Ana karakter, varsa, Evgeny ile birlikte gösterimleri seçmek için turneye çıkan ana karakter, Ukrayna 1+1 TV kanalı muhabiri Natalya Nagornaya'dır. Her yerde hazır ve nazır bir ulusal/yerel muhabir olarak normal yaşamında tamamen cana yakın, popüler bir figür, artık çok sık, son derece rahatsız edici olayları bildirmek için bir zamanlar tanıdık yerlere gitmek zorunda kalıyor. Ama söylediği gibi, sıradan insanlar için normalliğin üç şeyle ölçüldüğünü fark etti: ekmek, su, haberler. Pazarlığın kendisine düşen kısmını yerine getirmeye kararlı. Kadın muhabirin rutin olarak mantıksız olanla karşılaştığında standart alet kutusu tercihi olan o hafif orantısız, bezgin şüphecilik gülümsemesine sahip. Burada, daha yönetilebilir bir zamandan, çok yakın bir geçmişten, elbette pastoral ya da lekesiz olmayan, ancak yakın zamana kadar anlaşılır olan, hüzünle renklendirilmiş bir kalıntı. Bir noktada, ordunun vahşetin hüküm sürdüğü bir yeri geri almasıyla ilgili kameraya bir parça çekerken, iyimser olmaya çalışırken gözyaşları kontrolsüz bir şekilde yüzünden aşağı akıyor. Geçen askerlerle dolu bir arabadan “Ağlama Natalia, ağlama” sesleri gelir.

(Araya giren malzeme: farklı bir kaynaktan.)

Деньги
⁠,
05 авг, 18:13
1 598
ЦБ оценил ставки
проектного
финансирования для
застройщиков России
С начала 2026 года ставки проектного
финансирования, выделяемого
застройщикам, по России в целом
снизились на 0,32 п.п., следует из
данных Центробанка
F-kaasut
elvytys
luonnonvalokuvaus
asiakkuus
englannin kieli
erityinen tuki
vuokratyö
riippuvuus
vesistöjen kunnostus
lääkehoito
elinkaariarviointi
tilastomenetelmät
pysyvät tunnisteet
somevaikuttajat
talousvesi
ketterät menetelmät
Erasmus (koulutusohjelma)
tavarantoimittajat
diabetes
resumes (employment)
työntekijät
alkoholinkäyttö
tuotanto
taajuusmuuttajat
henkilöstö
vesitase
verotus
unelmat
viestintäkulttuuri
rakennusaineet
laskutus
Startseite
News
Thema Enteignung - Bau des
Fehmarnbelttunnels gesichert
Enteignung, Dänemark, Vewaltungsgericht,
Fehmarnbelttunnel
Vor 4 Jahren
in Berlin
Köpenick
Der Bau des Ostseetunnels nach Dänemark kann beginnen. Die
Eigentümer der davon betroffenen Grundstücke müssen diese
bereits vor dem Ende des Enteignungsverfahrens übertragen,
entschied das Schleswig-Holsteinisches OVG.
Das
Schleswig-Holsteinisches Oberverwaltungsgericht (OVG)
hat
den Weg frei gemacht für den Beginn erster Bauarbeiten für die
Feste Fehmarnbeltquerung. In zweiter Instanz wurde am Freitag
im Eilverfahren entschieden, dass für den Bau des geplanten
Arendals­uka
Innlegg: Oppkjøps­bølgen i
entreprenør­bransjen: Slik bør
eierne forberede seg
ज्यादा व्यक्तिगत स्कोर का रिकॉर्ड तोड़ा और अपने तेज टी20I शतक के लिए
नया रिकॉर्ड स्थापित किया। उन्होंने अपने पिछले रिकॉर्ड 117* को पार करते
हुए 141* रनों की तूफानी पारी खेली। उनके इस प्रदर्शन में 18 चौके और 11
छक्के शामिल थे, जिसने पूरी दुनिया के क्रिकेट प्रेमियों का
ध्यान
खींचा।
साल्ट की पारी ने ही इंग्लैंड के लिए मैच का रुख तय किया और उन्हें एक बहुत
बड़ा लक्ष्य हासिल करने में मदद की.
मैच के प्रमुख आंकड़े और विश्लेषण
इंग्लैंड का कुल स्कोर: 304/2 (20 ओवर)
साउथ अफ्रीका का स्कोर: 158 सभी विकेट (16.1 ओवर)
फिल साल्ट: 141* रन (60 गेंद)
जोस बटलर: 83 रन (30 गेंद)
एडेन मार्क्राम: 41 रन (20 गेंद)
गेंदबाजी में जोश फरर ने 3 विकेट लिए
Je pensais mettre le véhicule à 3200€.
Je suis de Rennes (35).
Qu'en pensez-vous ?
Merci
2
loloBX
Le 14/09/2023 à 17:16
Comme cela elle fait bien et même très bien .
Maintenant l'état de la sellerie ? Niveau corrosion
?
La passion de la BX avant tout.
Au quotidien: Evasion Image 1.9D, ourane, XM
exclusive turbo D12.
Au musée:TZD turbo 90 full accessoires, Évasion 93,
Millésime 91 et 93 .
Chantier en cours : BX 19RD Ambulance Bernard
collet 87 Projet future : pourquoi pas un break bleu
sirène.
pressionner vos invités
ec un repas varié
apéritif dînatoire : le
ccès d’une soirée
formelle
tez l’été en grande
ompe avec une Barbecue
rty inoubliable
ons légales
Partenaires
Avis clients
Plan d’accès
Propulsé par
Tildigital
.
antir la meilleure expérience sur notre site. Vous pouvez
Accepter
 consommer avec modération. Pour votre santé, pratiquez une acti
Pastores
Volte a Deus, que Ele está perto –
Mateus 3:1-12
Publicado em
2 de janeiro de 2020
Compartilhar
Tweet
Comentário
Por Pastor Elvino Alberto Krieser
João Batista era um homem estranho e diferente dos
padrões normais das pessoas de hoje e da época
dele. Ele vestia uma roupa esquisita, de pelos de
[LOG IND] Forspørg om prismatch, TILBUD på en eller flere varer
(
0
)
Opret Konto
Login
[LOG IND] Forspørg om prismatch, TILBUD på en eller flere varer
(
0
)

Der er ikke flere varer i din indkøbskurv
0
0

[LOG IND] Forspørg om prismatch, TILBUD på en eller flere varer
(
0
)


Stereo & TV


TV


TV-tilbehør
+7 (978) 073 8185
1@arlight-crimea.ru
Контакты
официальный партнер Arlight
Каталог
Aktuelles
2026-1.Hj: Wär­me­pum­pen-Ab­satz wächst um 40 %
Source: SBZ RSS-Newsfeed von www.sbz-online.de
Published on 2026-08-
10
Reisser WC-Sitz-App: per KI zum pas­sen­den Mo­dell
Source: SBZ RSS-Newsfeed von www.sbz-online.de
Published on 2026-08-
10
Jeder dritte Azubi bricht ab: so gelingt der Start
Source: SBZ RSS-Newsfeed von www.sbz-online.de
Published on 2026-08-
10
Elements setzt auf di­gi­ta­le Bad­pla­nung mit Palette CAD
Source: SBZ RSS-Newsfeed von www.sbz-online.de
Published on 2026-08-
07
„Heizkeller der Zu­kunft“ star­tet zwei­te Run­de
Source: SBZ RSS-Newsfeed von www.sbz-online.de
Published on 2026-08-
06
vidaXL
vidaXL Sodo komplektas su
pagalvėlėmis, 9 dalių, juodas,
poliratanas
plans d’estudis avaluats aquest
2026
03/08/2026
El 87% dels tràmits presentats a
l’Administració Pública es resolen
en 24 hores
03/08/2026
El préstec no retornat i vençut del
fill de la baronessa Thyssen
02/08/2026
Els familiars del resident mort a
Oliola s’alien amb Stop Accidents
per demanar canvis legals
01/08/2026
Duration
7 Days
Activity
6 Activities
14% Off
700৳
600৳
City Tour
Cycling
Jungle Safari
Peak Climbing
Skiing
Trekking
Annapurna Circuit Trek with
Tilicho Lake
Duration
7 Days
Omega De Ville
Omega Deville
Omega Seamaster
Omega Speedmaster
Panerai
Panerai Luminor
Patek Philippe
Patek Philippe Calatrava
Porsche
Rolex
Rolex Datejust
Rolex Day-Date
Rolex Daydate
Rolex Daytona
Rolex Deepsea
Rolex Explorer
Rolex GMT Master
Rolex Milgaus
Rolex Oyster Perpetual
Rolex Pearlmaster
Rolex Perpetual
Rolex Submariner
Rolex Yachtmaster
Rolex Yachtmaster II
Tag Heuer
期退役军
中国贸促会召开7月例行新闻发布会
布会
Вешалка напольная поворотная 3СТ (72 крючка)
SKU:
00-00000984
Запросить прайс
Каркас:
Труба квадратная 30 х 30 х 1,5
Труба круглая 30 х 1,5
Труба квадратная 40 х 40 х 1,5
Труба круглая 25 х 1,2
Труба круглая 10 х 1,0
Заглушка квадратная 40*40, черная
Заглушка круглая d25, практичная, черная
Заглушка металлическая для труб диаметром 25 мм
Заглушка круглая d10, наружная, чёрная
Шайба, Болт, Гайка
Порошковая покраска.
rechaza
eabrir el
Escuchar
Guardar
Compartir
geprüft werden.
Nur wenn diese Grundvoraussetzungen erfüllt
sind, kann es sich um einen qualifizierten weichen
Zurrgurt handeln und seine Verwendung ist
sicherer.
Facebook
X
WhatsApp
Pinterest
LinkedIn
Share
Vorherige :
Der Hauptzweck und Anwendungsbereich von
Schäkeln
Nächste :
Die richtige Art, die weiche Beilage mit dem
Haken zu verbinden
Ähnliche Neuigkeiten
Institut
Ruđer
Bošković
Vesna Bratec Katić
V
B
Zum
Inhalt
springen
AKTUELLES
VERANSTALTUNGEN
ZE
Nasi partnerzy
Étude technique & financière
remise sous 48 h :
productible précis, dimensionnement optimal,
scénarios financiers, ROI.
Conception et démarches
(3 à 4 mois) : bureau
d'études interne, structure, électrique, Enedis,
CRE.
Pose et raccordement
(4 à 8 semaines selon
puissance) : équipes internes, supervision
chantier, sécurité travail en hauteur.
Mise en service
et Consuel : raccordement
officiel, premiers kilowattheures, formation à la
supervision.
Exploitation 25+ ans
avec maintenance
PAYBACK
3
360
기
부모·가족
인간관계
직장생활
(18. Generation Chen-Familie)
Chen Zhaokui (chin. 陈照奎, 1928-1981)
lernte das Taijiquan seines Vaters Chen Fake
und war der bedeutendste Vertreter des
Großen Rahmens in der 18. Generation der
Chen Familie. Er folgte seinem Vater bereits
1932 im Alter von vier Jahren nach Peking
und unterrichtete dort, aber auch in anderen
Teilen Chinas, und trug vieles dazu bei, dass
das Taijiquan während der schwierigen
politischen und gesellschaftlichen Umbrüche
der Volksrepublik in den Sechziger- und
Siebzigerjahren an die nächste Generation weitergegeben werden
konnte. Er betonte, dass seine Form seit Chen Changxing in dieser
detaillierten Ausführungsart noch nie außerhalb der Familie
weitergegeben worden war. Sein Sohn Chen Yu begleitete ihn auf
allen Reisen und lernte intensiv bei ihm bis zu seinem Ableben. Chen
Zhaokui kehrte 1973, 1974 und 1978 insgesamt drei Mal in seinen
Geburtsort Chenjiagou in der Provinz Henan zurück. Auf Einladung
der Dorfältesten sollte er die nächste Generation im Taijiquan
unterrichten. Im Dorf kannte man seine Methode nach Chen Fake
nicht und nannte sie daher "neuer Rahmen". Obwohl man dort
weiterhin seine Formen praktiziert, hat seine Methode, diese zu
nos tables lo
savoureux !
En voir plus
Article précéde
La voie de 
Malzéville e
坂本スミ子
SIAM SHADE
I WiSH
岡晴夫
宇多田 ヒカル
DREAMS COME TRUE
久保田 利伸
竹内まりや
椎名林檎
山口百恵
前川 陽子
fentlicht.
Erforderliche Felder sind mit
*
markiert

Bu, filmin ana motifi, insanın anlaşılmaz korku üzerine sürekli olarak yeniden dayatılmasıdır. Her yerde çocukların ve yaşlıların yılmazlığını, iyileştirici güçleri, sürekli katlanan, sahiplenen ve yenileyen topluluk görüyoruz. Sonunda Ukraynalıların katıksız bilgeliği karşısında şaşkına dönüyoruz, bize gösterdikleri lütuf için minnettarız, ömür boyu bir hediye, hepimizin saygı duyacağı bir şey. Ve bu da bu filmin paha biçilmez hediyesi. Film endüstrisi sayesinde hayır.